На следующий день Мартин отправился с турагентом в Вицнау. Шале, что он снял, находилось в верхнем конце деревни, у самого озера, в стороне от дороги. За исключением курсирующего мимо пароходика здесь ничто больше не напоминало о ярмарочном балагане курортного сезона. Напротив, чуть левее, поднимался Буоксер-Горн, справа — Бюргеншток, а посредине, чуть в глубине, Штансер-Горн, тогда как сзади, за скрытым густой листвой берегом озера, высилась крутая и совершенно белая отвесная скала. Этот маленький садовый уголок даже и сейчас, в туристический сезон, сохранял нетронутую красоту и свежесть, которые весной и поздней осенью красят здешнее озеро и его берега. В этом незамысловатом идиллическом пейзаже, в смене красок свинцового оттенка чистой воды и обсаженной фруктовыми деревьями светло-зеленой береговой полоски избалованный глаз поэта находил умиротворение, которого тщетно искал в высоких Альпах или на юге. И хотя на форму вот этих вот гор и особенности красок растительного мира уже оказывала подспудное влияние альпийская мощь и чистота, в пейзаже было что-то и от идиллии не самых высоких гор — с их лесом, садами и простой прелестью возделываемой земли. Мартин все это очень хорошо замечал и любил эту местность — она напоминала ему родину и то время, когда природа и пейзаж еще имели над ним власть.
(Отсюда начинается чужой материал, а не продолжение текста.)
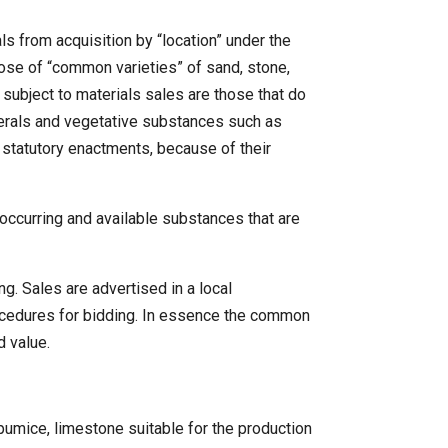
 from acquisition by “location” under the
pose of “common varieties” of sand, stone,
 subject to materials sales are those that do
inerals and vegetative substances such as
 statutory enactments, because of their
 occurring and available substances that are
g. Sales are advertised in a local
procedures for bidding. In essence the common
d value.
umice, limestone suitable for the production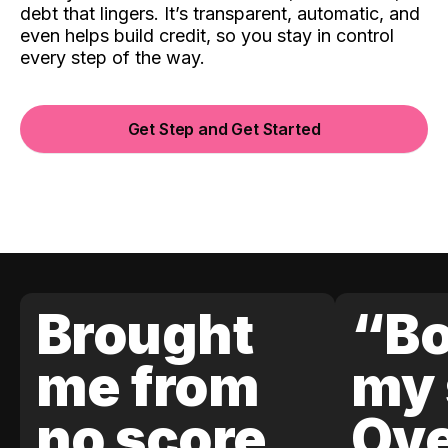
debt that lingers. It’s transparent, automatic, and
even helps build credit, so you stay in control
every step of the way.
Get Step and Get Started
Brought
“Bo
me from
my 
no score
Ove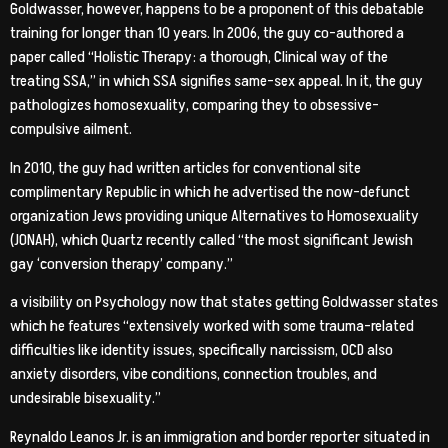
Goldwasser, however, happens to be a proponent of this debatable
training for longer than 10 years. In 2006, the guy co-authored a
paper called “Holistic Therapy: a thorough, Clinical way of the
treating SSA,” in which SSA signifies same-sex appeal. In it, the guy
pathologizes homosexuality, comparing they to obsessive-
compulsive ailment.
In 2010, the guy had written articles for conventional site
complimentary Republic in which he advertised the now-defunct
organization Jews providing unique Alternatives to Homosexuality
(JONAH), which Quartz recently called “the most significant Jewish
gay ‘conversion therapy’ company.”
a visibility on Psychology now that states getting Goldwasser states
which he features “extensively worked with some trauma-related
difficulties like identity issues, specifically narcissism, OCD also
anxiety disorders, vibe conditions, connection troubles, and
undesirable bisexuality.”
Reynaldo Leanos Jr. is an immigration and border reporter situated in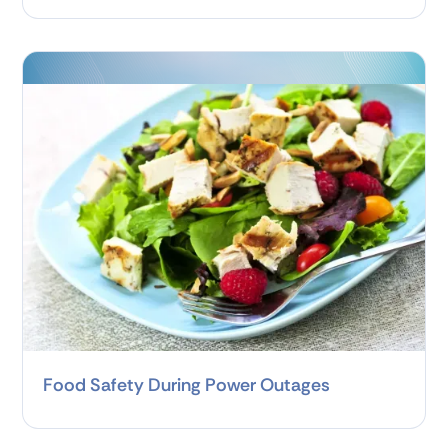
Food Safety During Power Outages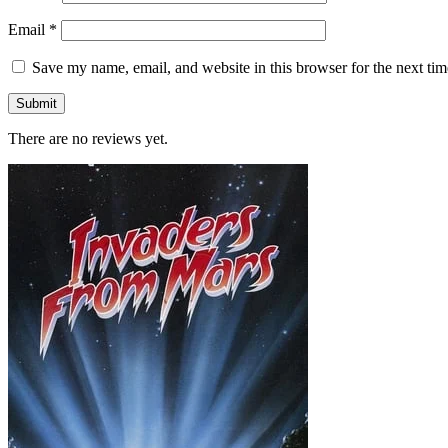
Email
*
Save my name, email, and website in this browser for the next ti
There are no reviews yet.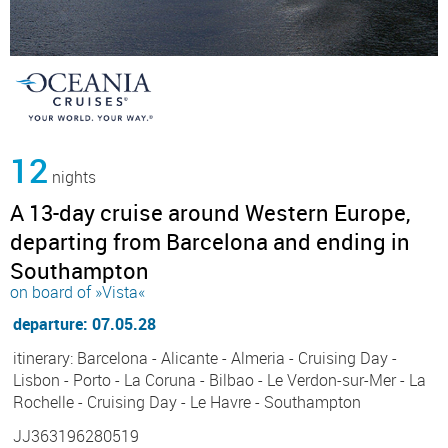
12
nights
A 13-day cruise around Western Europe,
departing from Barcelona and ending in
Southampton
on board of »Vista«
departure: 07.05.28
itinerary: Barcelona - Alicante - Almeria - Cruising Day -
Lisbon - Porto - La Coruna - Bilbao - Le Verdon-sur-Mer - La
Rochelle - Cruising Day - Le Havre - Southampton
JJ363196280519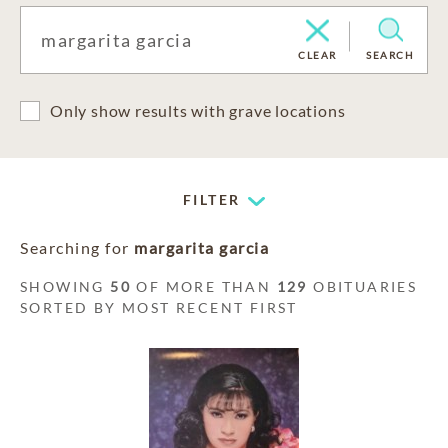
CLEAR
SEARCH
Only show results with grave locations
FILTER
Searching for
margarita garcia
SHOWING
50
OF MORE THAN
129
OBITUARIES
SORTED BY MOST RECENT FIRST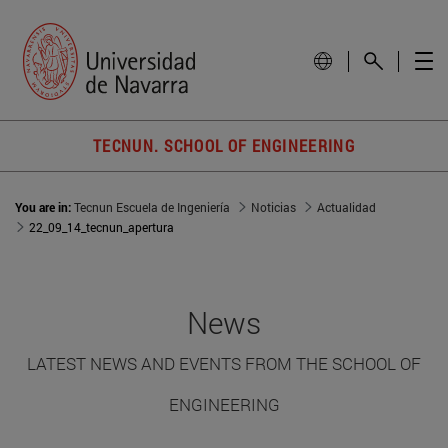
TECNUN. SCHOOL OF ENGINEERING
You are in:
Tecnun Escuela de Ingeniería
Noticias
Actualidad
22_09_14_tecnun_apertura
News
LATEST NEWS AND EVENTS FROM THE SCHOOL OF
ENGINEERING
Эти недели, когда он скрывался здесь, в этой тишине, возвращали ему каждый раз ощущение благодатной печали, похожей на ту, с какой ступаешь после дальнего и долгого отсутствия на площадку, где играл в детстве. В этой тишине зелени он, не противясь, предавался грезам и воспоминаниям своей жизни, и здесь его фантазия черпала нежное, сказочное вдохновение, которое он позднее, в месяцы последующего напряженного труда, целый год неустанно и с тонким вкусом облекал в окончательные и удачные стихотворные формы. В эту отрешенность от земного мира его сопровождали любимые поэты: небольшое собрание книг, большей частью старинные издания греческих поэтов, воспевающих идиллию, таких как Лонг[12], поэтов Возрождения, как Ариосто[13], и несколько томиков итальянских сонетов. С каким-то особенным настроением вглядывался он сегодня в знакомые пейзажи и в нетерпении думал о том приближавшемся времени, что должно было наполнить его на этот раз не мечтательным, плодоносящим покоем одинокой сельской жизни, а сладостной страстью, возбуждающей его изнутри, чего он так ненасытно желал всем своим требовательным существом.
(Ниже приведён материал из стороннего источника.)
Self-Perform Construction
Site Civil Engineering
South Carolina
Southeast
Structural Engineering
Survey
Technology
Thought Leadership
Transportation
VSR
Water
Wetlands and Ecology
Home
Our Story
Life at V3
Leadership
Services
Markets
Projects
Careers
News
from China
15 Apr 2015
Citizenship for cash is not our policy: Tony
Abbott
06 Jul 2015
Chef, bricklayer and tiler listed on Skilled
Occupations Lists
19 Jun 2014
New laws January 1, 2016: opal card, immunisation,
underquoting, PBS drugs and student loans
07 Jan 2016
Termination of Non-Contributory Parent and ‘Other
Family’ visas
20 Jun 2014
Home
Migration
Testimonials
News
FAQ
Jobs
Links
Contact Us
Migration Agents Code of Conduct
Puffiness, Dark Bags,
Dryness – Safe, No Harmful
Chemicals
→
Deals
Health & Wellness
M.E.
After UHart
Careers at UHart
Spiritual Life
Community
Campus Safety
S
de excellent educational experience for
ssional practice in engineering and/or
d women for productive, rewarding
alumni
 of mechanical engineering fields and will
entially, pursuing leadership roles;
Старый лодочник, заметив поэта с озера, помахал ему шляпой.

— Приветствую вас, господин Циммерманн, — крикнул Мартин, кивнув ему в ответ.

— Пришло время опять сесть за весла, — засмеялся старик. — Какую лодку возьмете в этом году?
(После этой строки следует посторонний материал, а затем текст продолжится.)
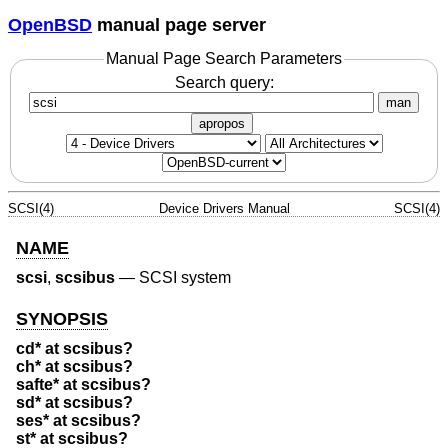
OpenBSD
manual page server
Manual Page Search Parameters
Search query:
man
apropos
SCSI(4)
Device Drivers Manual
SCSI(4)
NAME
scsi
,
scsibus
—
SCSI system
SYNOPSIS
cd* at scsibus?
ch* at scsibus?
safte* at scsibus?
sd* at scsibus?
ses* at scsibus?
st* at scsibus?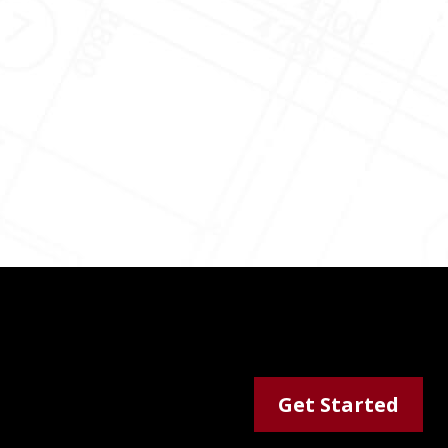
Get Started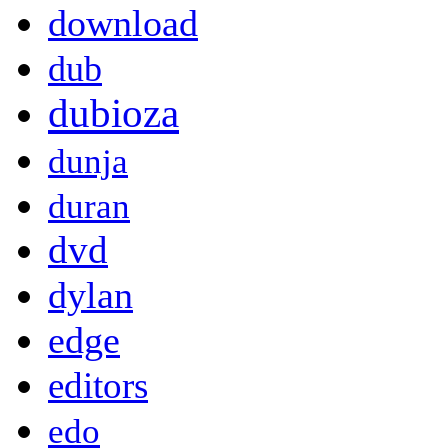
download
dub
dubioza
dunja
duran
dvd
dylan
edge
editors
edo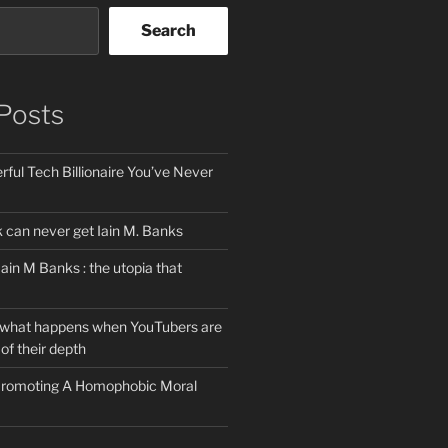
Search
Posts
ful Tech Billionaire You’ve Never
can never get Iain M. Banks
Iain M Banks : the utopia that
 what happens when YouTubers are
of their depth
 Promoting A Homophobic Moral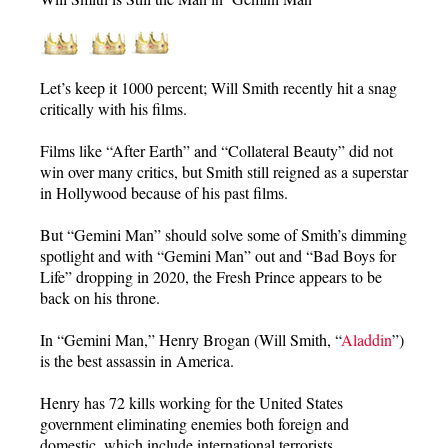
Let’s keep it 1000 percent; Will Smith recently hit a snag
critically with his films.
Films like “After Earth” and “Collateral Beauty” did not
win over many critics, but Smith still reigned as a superstar
in Hollywood because of his past films.
But “Gemini Man” should solve some of Smith’s dimming
spotlight and with “Gemini Man” out and “Bad Boys for
Life” dropping in 2020, the Fresh Prince appears to be
back on his throne.
In “Gemini Man,” Henry Brogan (Will Smith, “
Aladdin
”)
is the best assassin in America.
Henry has 72 kills working for the United States
government eliminating enemies both foreign and
domestic, which include international terrorists.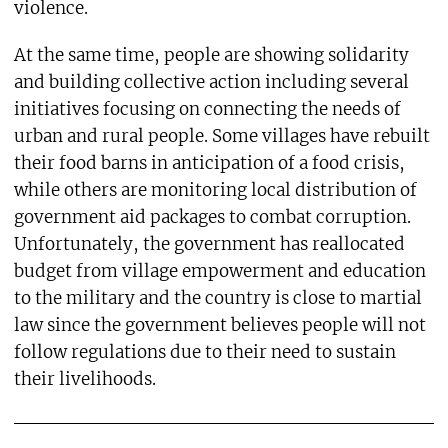
violence.
At the same time, people are showing solidarity
and building collective action including several
initiatives focusing on connecting the needs of
urban and rural people. Some villages have rebuilt
their food barns in anticipation of a food crisis,
while others are monitoring local distribution of
government aid packages to combat corruption.
Unfortunately, the government has reallocated
budget from village empowerment and education
to the military and the country is close to martial
law since the government believes people will not
follow regulations due to their need to sustain
their livelihoods.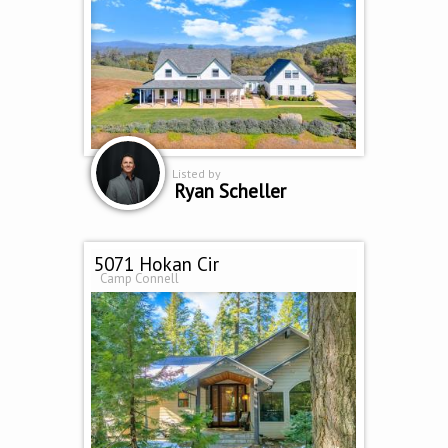
Listed by
Ryan Scheller
5071 Hokan Cir
Camp Connell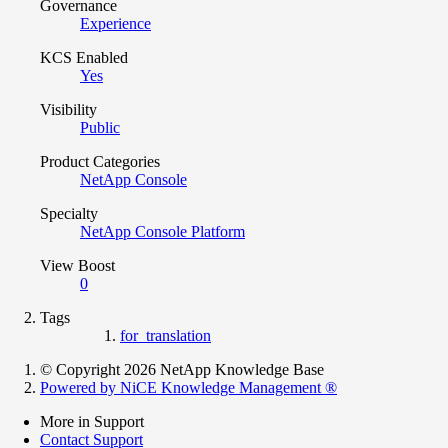
Governance
Experience
KCS Enabled
Yes
Visibility
Public
Product Categories
NetApp Console
Specialty
NetApp Console Platform
View Boost
0
Tags
for_translation
© Copyright 2026 NetApp Knowledge Base
Powered by NiCE Knowledge Management
®
More in Support
Contact Support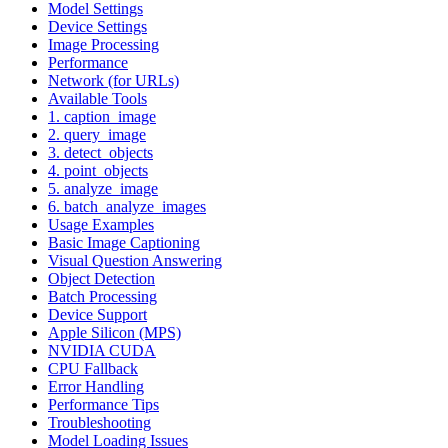
Model Settings
Device Settings
Image Processing
Performance
Network (for URLs)
Available Tools
1. caption_image
2. query_image
3. detect_objects
4. point_objects
5. analyze_image
6. batch_analyze_images
Usage Examples
Basic Image Captioning
Visual Question Answering
Object Detection
Batch Processing
Device Support
Apple Silicon (MPS)
NVIDIA CUDA
CPU Fallback
Error Handling
Performance Tips
Troubleshooting
Model Loading Issues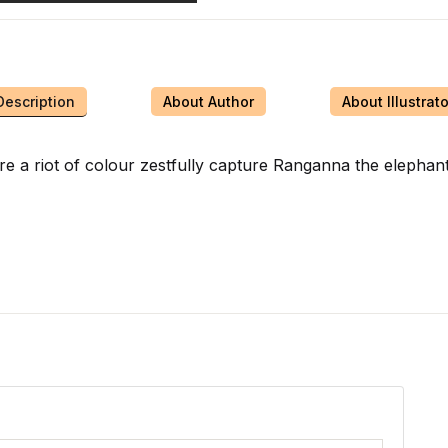
Description
About Author
About Illustrato
 are a riot of colour zestfully capture Ranganna the elephan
— Пока никакую, — поблагодарил его за внимание Мартин. — Ко мне должны прибыть гости, так я надеюсь. Так что попозже, господин Циммерманн.





Старик разочарованно поплыл дальше, к причалу.

Ближе к вечеру моторная лодка Мартина небыстро скользила по освещенной золотистыми лучами глади озера назад в Люцерн. Поэта не покидало ощущение, что сегодня он в последний раз насладится облюбованным им кусочком земли, таким тихим и чистым. В Люцерне его встретило оживление, был час променада на набережной, повсюду звучала громкая музыка, как и всегда, когда здесь начинался курортный сезон. На одном из отходивших от пристани пароходиков он заметил фигуру молодого человека в широкополой шляпе и короткой куртке. По его поведению было понятно, что он впервые видит это озеро. Кто-нибудь из немецких студентов или художников, отбывающих в свою первую поездку на юг, в путешествие до Флюэлена по воде. Он безотрывно смотрел на теперь уже почти поблекшую поверхность воды, и его поза и лицо выдавали безмерную радость и свежесть восприятия юного путешественника. Поэт обернулся и долго смотрел из лодки ему вслед, завидуя в душе этому молодому человеку, которому все было внове.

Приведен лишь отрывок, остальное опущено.